Excessive Swapping with FreeBSD NUMA
Poor VM behaviour with ZFS ARC and unbalanced NUMA domains
Early last year I finally diagnosed a long-standing issue with my FreeBSD machine, which always had gobs of memory for things but which frequently encountered swap pressure for no discenerable reason.
This is a slightly edited copy of an unpublushed report I wrote back then, prior to the hardware being retired. Maybe it’ll be useful to someone.
When migrating data from one large ZFS pool to another, I found my swap device filling up completely, despite enormous amounts of free memory (>50GB) and a relatively severe arc_max limit (64GB for a 160GB machine).
Further investigation noted that NUMA domain 0 (96GB) had the majority of the system’s free memory (90%+), while domain 1 (64GB) kept dipping past free_target, and rather than spilling over to the other domain, the system was choosing to swap out pages.
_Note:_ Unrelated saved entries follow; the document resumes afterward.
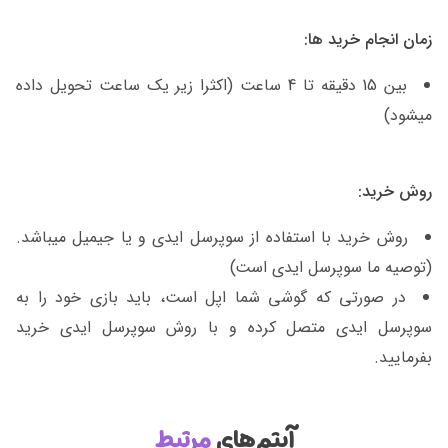
زمان انجام خرید ها:
بین 15 دقیقه تا 4 ساعت (اکثرا زیر یک ساعت تحویل داده
میشود)
روش خرید:
روش خرید با استفاده از سوپرسل ایدی و یا جیمیل میباشد.
(توصیه ما سوپرسل ایدی است)
در صورتی که گوشی شما اپل است، باید بازی خود را به
سوپرسل ایدی متصل کرده و با روش سوپرسل ایدی خرید
بفرمایید.
آیتم‌های
مرتبط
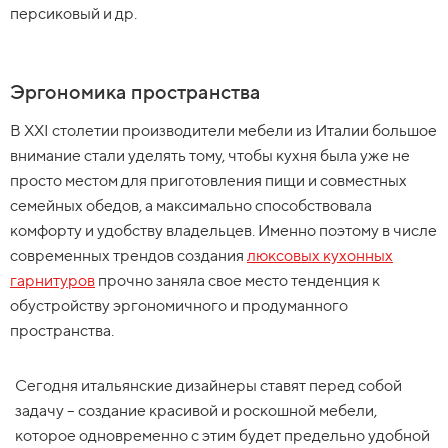
персиковый и др.
Эргономика пространства
В ХХI столетии производители мебели из Италии большое
внимание стали уделять тому, чтобы кухня была уже не
просто местом для приготовления пищи и совместных
семейных обедов, а максимально способствовала
комфорту и удобству владельцев. Именно поэтому в числе
современных трендов создания
люксовых кухонных
гарнитуров
прочно заняла свое место тенденция к
обустройству эргономичного и продуманного
пространства.
Сегодня итальянские дизайнеры ставят перед собой
задачу – создание красивой и роскошной мебели,
которое одновременно с этим будет предельно удобной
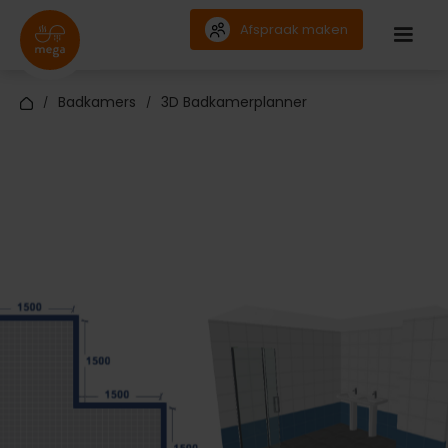
Afspraak maken
Badkamers
3D Badkamerplanner
/
/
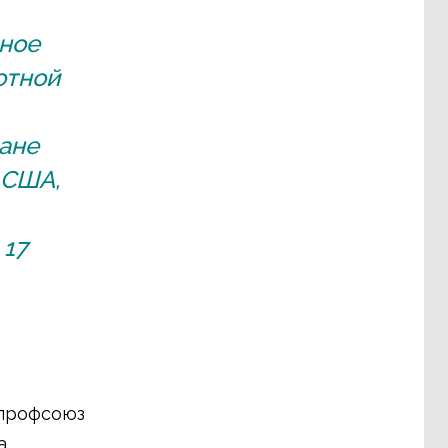
нное
отной
ане
 США,
 17
 профсоюз
а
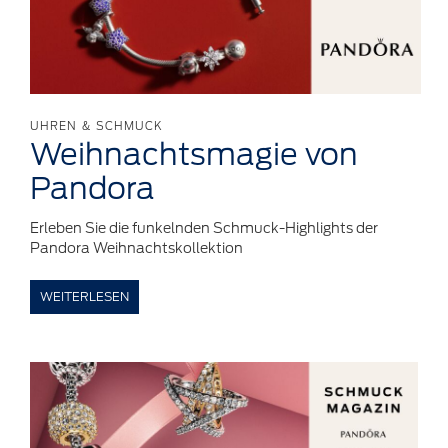
UHREN & SCHMUCK
Weihnachtsmagie
von
Pandora
Erleben Sie die funkelnden Schmuck-Highlights der
Pandora Weihnachtskollektion
WEITERLESEN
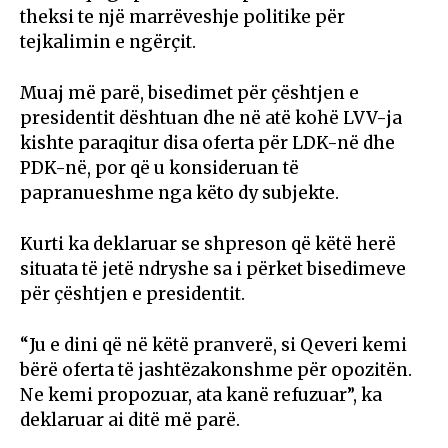
theksi te një marrëveshje politike për
tejkalimin e ngërçit.
Muaj më parë, bisedimet për çështjen e
presidentit dështuan dhe në atë kohë LVV-ja
kishte paraqitur disa oferta për LDK-në dhe
PDK-në, por që u konsideruan të
papranueshme nga këto dy subjekte.
Kurti ka deklaruar se shpreson që këtë herë
situata të jetë ndryshe sa i përket bisedimeve
për çështjen e presidentit.
“Ju e dini që në këtë pranverë, si Qeveri kemi
bërë oferta të jashtëzakonshme për opozitën.
Ne kemi propozuar, ata kanë refuzuar”, ka
deklaruar ai ditë më parë.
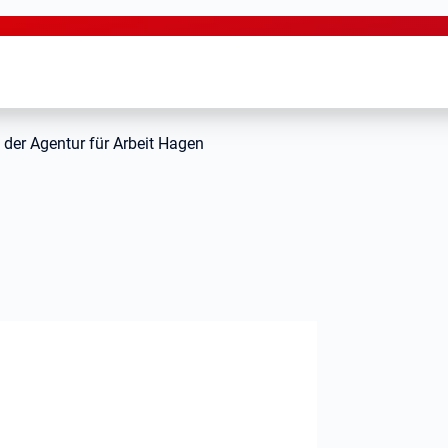
 der Agentur für Arbeit Hagen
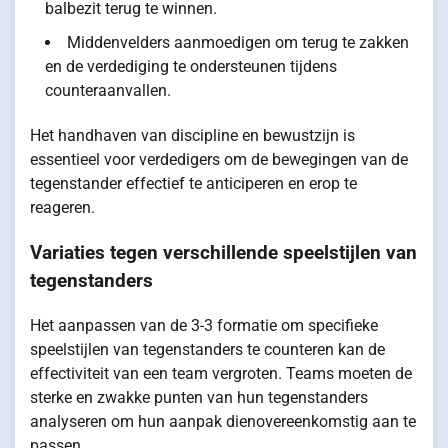
balbezit terug te winnen.
Middenvelders aanmoedigen om terug te zakken
en de verdediging te ondersteunen tijdens
counteraanvallen.
Het handhaven van discipline en bewustzijn is
essentieel voor verdedigers om de bewegingen van de
tegenstander effectief te anticiperen en erop te
reageren.
Variaties tegen verschillende speelstijlen van
tegenstanders
Het aanpassen van de 3-3 formatie om specifieke
speelstijlen van tegenstanders te counteren kan de
effectiviteit van een team vergroten. Teams moeten de
sterke en zwakke punten van hun tegenstanders
analyseren om hun aanpak dienovereenkomstig aan te
passen.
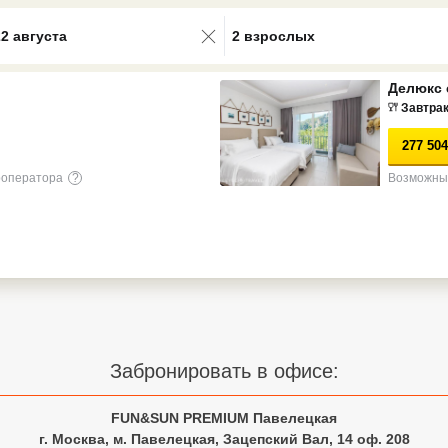
0 results available. Select is focus
22 августа
2 взрослых
Делюкс 
Завтра
277 504
роператора
?
Возможны 
Забронировать в офисе:
FUN&SUN PREMIUM Павелецкая
г. Москва, м. Павелецкая, Зацепский Вал, 14 оф. 208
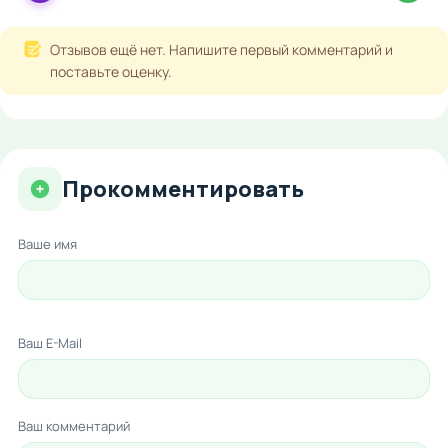
Отзывов ещё нет. Напишите первый комментарий и
поставьте оценку.
Прокомментировать
Ваше имя
Ваш E-Mail
Ваш комментарий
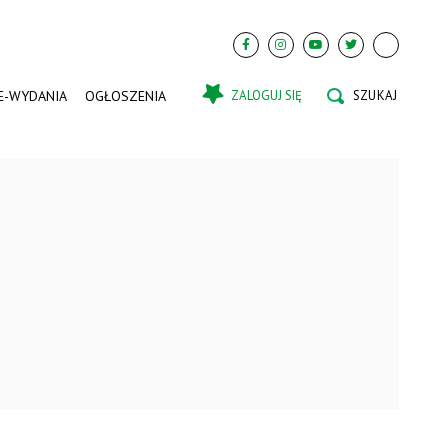
E-WYDANIA
OGŁOSZENIA
ZALOGUJ SIĘ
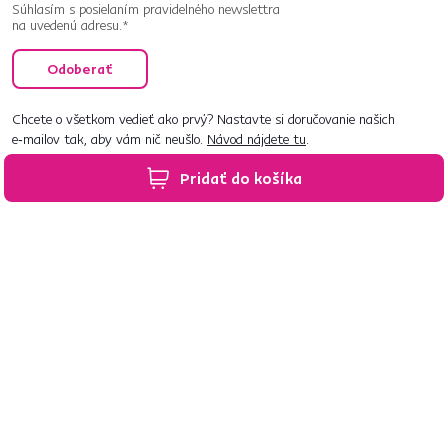
Súhlasím s posielaním pravidelného newslettra
na uvedenú adresu.*
Odoberať
Chcete o všetkom vedieť ako prvý? Nastavte si doručovanie našich
e‑mailov tak, aby vám nič neušlo.
Návod nájdete tu
.
Pridať do košíka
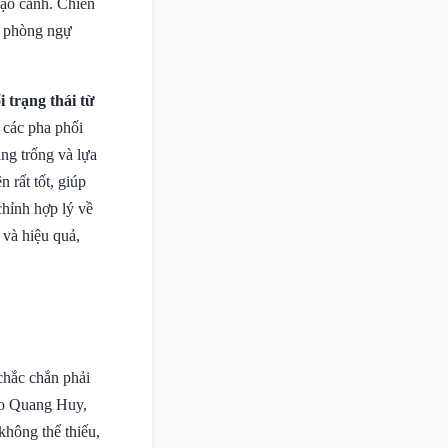
đạo cánh. Chiến
g phòng ngự
 trạng thái từ
 các pha phối
ng trống và lựa
 rất tốt, giúp
chỉnh hợp lý về
 và hiệu quả,
 chắc chắn phải
eo Quang Huy,
không thể thiếu,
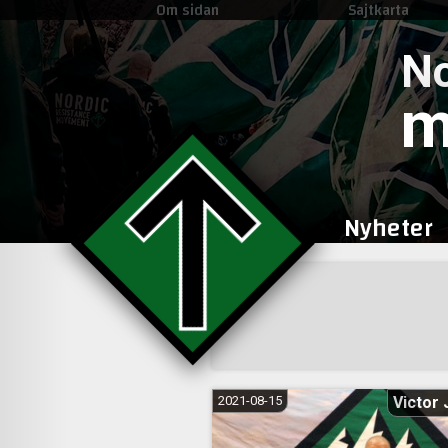
Om sidan
Sajtkarta
No
m
Nyheter
Sidnumrering
för
inlägg
2021-08-15
Victor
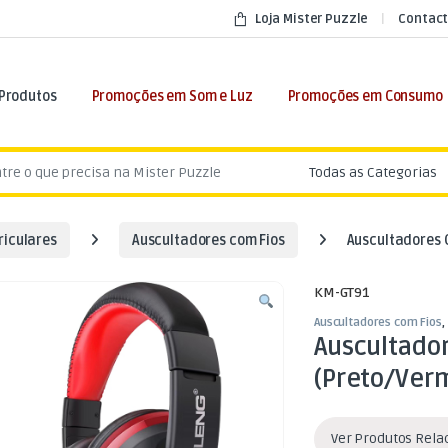
Loja Mister Puzzle
Contact
 Produtos
Promoções em Som e Luz
Promoções em Consumo
:
riculares
Auscultadores com Fios
Auscultadores 
KM-GT91
Auscultadores com Fios
,
Auscultado
(Preto/Ver
Ver Produtos Rel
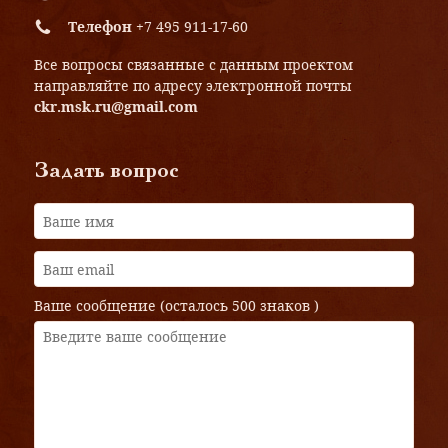
Телефон
+7 495 911-17-60
Все вопросы связанные с данным проектом
направляйте по адресу электронной почты
ckr.msk.ru@gmail.com
Задать вопрос
Ваше сообщение (осталось
500 знаков
)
Dropping arc_max to 32GB has improved the situation, but is obviously far from ideal when so much memory is available.
This pdf of slides from MeetBSD 2018 contains a notable quote under “Low memory handling”: – “Does not work well if most of a domain is wired (e.g., by ARC)”
And similar behaviour is mentioned in the Phabricator review when NUMA was enabled by default.
I’ve seen many complaints about FreeBSD swapping with ZFS seemingly without reason – and as mentioned I’ve ran into this behaviour myself repeatedly – but I’ve never seen this mentioned as a potential cause.
To give some numbers, here’s a small sample of NUMA page activity from numastat during a large file copy when increasing arc_max 32GB back to 64GB.
DOMAIN ACTIVE INACTIVE LAUNDRY FREE
-------- -------- -------- -------- --------
0 1.91G 18.93G 4.91G 42.92G
1 1.76G 521.39M 5.24G 9.90G
After a few seconds it’s obvious ARC is completely favouring domain 1, eventually pushing it into its free page limits:
0 1.90G 18.93G 4.91G 42.91G
1 1.76G 521.50M 5.24G 2.20G
-------- -------- -------- -------- --------
0 1.90G 18.93G 4.91G 42.91G
1 1.76G 521.50M 5.24G 1.66G
-------- -------- -------- -------- --------
0 1.90G 18.93G 4.91G 45.05G
1 1.76G 521.50M 5.24G 2.96G
-------- -------- -------- -------- --------
0 1.90G 18.93G 4.91G 46.24G
1 1.76G 521.50M 5.24G 3.97G
After perhaps a dozen more seconds it’s dipped low enough to spill several gigabytes into swap:
0 1.91G 18.93G 4.91G 45.54G
1 1.72G 37.23M 5.48G 1.36G
-------- -------- -------- -------- --------
0 1.91G 18.93G 4.91G 45.39G
1 2.40G 12.38M 4.75G 1.06G
-------- -------- -------- -------- --------
0 1.91G 18.93G 4.91G 45.00G
1 2.48G 51.25M 4.49G 958.32M
-------- -------- -------- -------- --------
0 1.91G 18.94G 4.90G 44.90G
1 1.98G 11.13M 4.83G 1.10G
-------- -------- -------- -------- --------
0 1.91G 18.97G 4.87G 44.87G
1 2.24G 8.42M 4.42G 1.24G
As a workaround, I ended up disabling NUMA support in /boot/loader.conf
:
vm.numa.disabled=1
This combines both domains into a single unit, at some performance cost. I considered this a fair trade for not constantly running out of swap space!